_Work request:_
What follows is a set of entries. Give them again exactly, without the pictures.

_Task input:_
★ ★ ★ ★
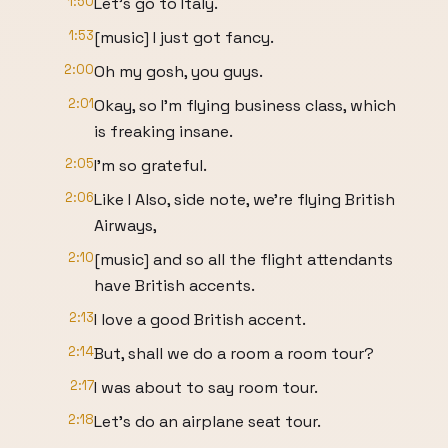
1:50
Let's go to Italy.
1:53
[music] I just got fancy.
2:00
Oh my gosh, you guys.
2:01
Okay, so I'm flying business class, which
is freaking insane.
2:05
I'm so grateful.
2:06
Like I Also, side note, we're flying British
Airways,
2:10
[music] and so all the flight attendants
have British accents.
2:13
I love a good British accent.
2:14
But, shall we do a room a room tour?
2:17
I was about to say room tour.
2:18
Let's do an airplane seat tour.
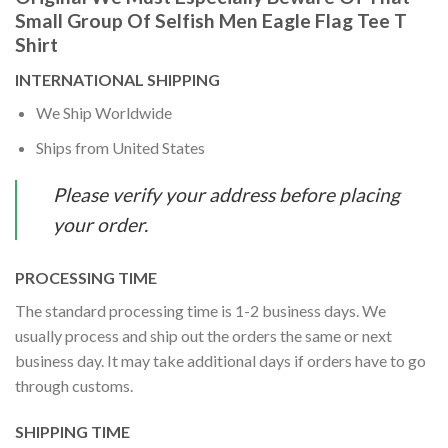
Small Group Of Selfish Men Eagle Flag Tee T
Shirt
INTERNATIONAL SHIPPING
We Ship Worldwide
Ships from United States
Please verify your address before placing
your order.
PROCESSING TIME
The standard processing time is 1-2 business days. We
usually process and ship out the orders the same or next
business day. It may take additional days if orders have to go
through customs.
SHIPPING TIME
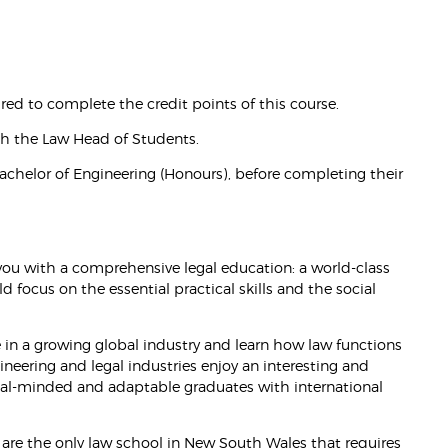
ired to complete the credit points of this course.
ith the Law Head of Students.
achelor of Engineering (Honours), before completing their
ou with a comprehensive legal education: a world-class
d focus on the essential practical skills and the social
in a growing global industry and learn how law functions
ineering and legal industries enjoy an interesting and
ical-minded and adaptable graduates with international
We are the only law school in New South Wales that requires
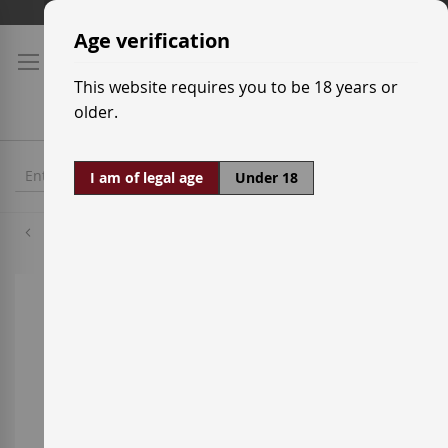
Skip
Shipping prices
to
Age verification
Content
This website requires you to be 18 years or
older.
I am of legal age
Under 18
Godello
Skip
to
the
end
of
the
images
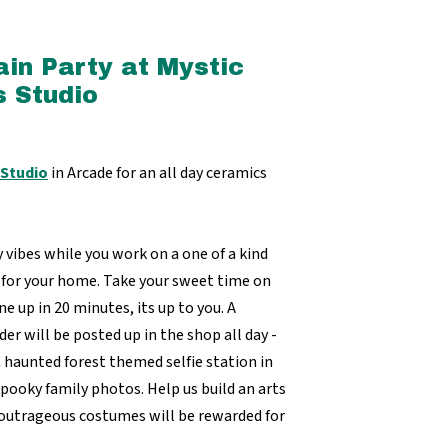
in Party at Mystic
 Studio
 Studio
in Arcade for an all day ceramics
vibes while you work on a one of a kind
 for your home. Take your sweet time on
e up in 20 minutes, its up to you. A
der will be posted up in the shop all day -
C haunted forest themed selfie station in
spooky family photos. Help us build an arts
 outrageous costumes will be rewarded for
★ ★ ★ ★
_Reply:_
1:50
Let's go to Italy.
1:53
[music] I just got fancy.
2:00
Oh my gosh, you guys.
2:01
Okay, so I'm flying business class, which
is freaking insane.
2:05
I'm so grateful.
2:06
Like I Also, side note, we're flying British
Airways,
2:10
[music] and so all the flight attendants
have British accents.
2:13
I love a good British accent.
2:14
But, shall we do a room a room tour?
2:17
I was about to say room tour.
2:18
Let's do an airplane seat tour.
Small Group Of Selfish Men Eagle Flag Tee T
Shirt
INTERNATIONAL SHIPPING
We Ship Worldwide
Ships from United States
Please verify your address before placing
your order.
PROCESSING TIME
The standard processing time is 1-2 business days. We
usually process and ship out the orders the same or next
business day. It may take additional days if orders have to go
through customs.
SHIPPING TIME
ired to complete the credit points of this course.
ith the Law Head of Students.
achelor of Engineering (Honours), before completing their
ou with a comprehensive legal education: a world-class
d focus on the essential practical skills and the social
in a growing global industry and learn how law functions
ineering and legal industries enjoy an interesting and
ical-minded and adaptable graduates with international
We are the only law school in New South Wales that requires
Skip
Shipping prices
to
Age verification
Content
This website requires you to be 18 years or
older.
I am of legal age
Under 18
Godello
Skip
to
the
end
of
the
images
in Party at Mystic
 Studio
 Studio
in Arcade for an all day ceramics
vibes while you work on a one of a kind
 for your home. Take your sweet time on
e up in 20 minutes, its up to you. A
der will be posted up in the shop all day -
C haunted forest themed selfie station in
spooky family photos. Help us build an arts
 outrageous costumes will be rewarded for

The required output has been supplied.